The following scenarios commonly require a GC in a
multi-domain forest:
-
Forest-wide searches
A Global Catalog server provides fast searches across all domains by answering queries against the GC dataset. GC searches commonly use
LDAP port 3268 (or 3269 for TLS).
-
User logon with universal group membership
When a user belongs to universal groups, the authenticating DC may need GC information to evaluate those memberships during logon and authorization.
If a GC is unavailable across sites, logon can be delayed or fail depending on site design and caching.
-
UPN logon in a multi-domain forest
When users log on with a User Principal Name (UPN) (for example, [email protected]) and the forest contains multiple domains,
the GC is used to resolve the name to the correct account location.
-
Universal Group Membership Caching (UGMC)

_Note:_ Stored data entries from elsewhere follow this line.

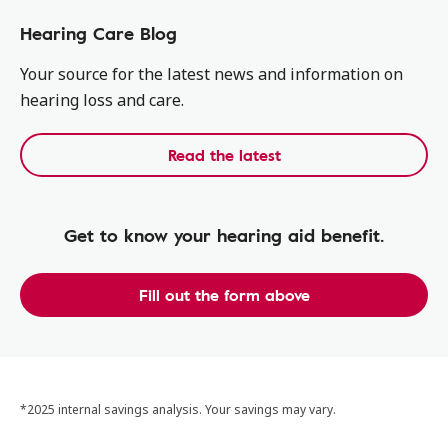
Hearing Care Blog
Your source for the latest news and information on
hearing loss and care.
Read the latest
Get to know your hearing aid benefit.
Fill out the form above
*2025 internal savings analysis. Your savings may vary.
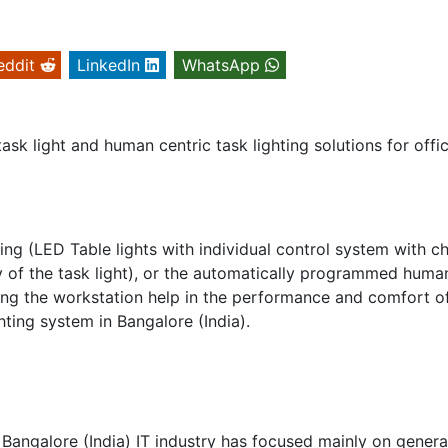
eddit
LinkedIn
WhatsApp
ask light and human centric task lighting solutions for offi
ting (LED Table lights with individual control system with 
ity of the task light), or the automatically programmed huma
ghting the workstation help in the performance and comfort o
hting system in Bangalore (India).
n Bangalore (India) IT industry has focused mainly on genera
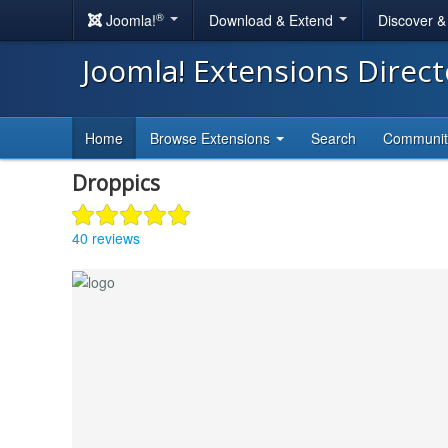
®
Joomla!
Download & Extend
Discover 
Joomla! Extensions Direc
Home
Browse Extensions
Search
Communi
Droppics
40 reviews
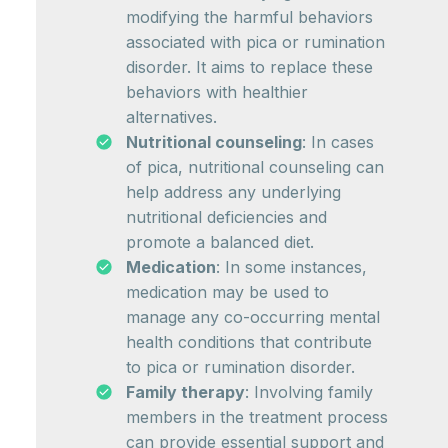
modifying the harmful behaviors
associated with pica or rumination
disorder. It aims to replace these
behaviors with healthier
alternatives.
Nutritional counseling
: In cases
of pica, nutritional counseling can
help address any underlying
nutritional deficiencies and
promote a balanced diet.
Medication
: In some instances,
medication may be used to
manage any co-occurring mental
health conditions that contribute
to pica or rumination disorder.
Family therapy
: Involving family
members in the treatment process
can provide essential support and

In sites that have domain users but no local GC, UGMC can cache universal group membership information after the first successful logon.
This reduces repeated WAN lookups to a remote GC and can improve logon reliability for branch locations.
Operational takeaway: in most enterprise designs, you either place a GC in the site or you enable UGMC to avoid
hard WAN dependency for logons that need universal group data.
Security note: avoid obsolete tooling and cryptography (for example, RSH and DES). Favor modern remote administration
(PowerShell Remoting/WinRM or SSH) and modern cryptographic suites (AES with SHA-256+).